Senior Lecturer at the ANU College of Law Dr Anthony Hopkins has used National Law Week to highlight the issue, and said Australia needs to look seriously at alternatives to imprisonment that protect the community and provide real opportunities for rehabilitation.
But he said judges and magistrates often have no alternative to jail sentences because rehabilitation programs are not available. The push for incarceration is also driven by fear.
“In relation to imprisonment, we have a default reaction that is often born out of a misplaced fear that we are faced with a crime wave and that the answer is to get tougher on crime,” Dr Hopkins said.
Latest figures show more than 40,000 people were in custody in Australia in mid-2016, compared to 25,000 a decade earlier. Dr Hopkins said around 56 per cent of prisoners had been in prison previously.

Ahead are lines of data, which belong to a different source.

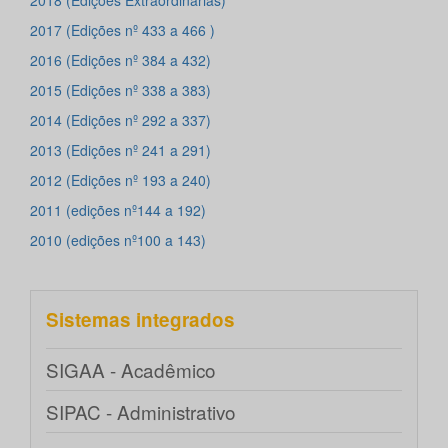
2018 (Edições Extraordinárias)
2017 (Edições nº 433 a 466 )
2016 (Edições nº 384 a 432)
2015 (Edições nº 338 a 383)
2014 (Edições nº 292 a 337)
2013 (Edições nº 241 a 291)
2012 (Edições nº 193 a 240)
2011 (edições nº144 a 192)
2010 (edições nº100 a 143)
Sistemas integrados
SIGAA - Acadêmico
SIPAC - Administrativo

Aboriginal and Torres Strait Islander people make up over half the juveniles in detention, and 27 per cent of the adult prison population despite being only two per cent of the wider population.
“We should be calling what it is, a catastrophe, and a matter that should cause more than alarm, but should drive real action to reduce those rates,” Dr Hopkins said.
One alternative to imprisonment which has had success are Drug Courts, where offenders regularly attend and a judicial officer takes a close supervisory role over a program of interventions.
“Drug courts and judicial supervision taking place in an open-court enables the success of rehabilitation to be applauded rather than simply having failures as the focus of the story,” Dr Hopkins said.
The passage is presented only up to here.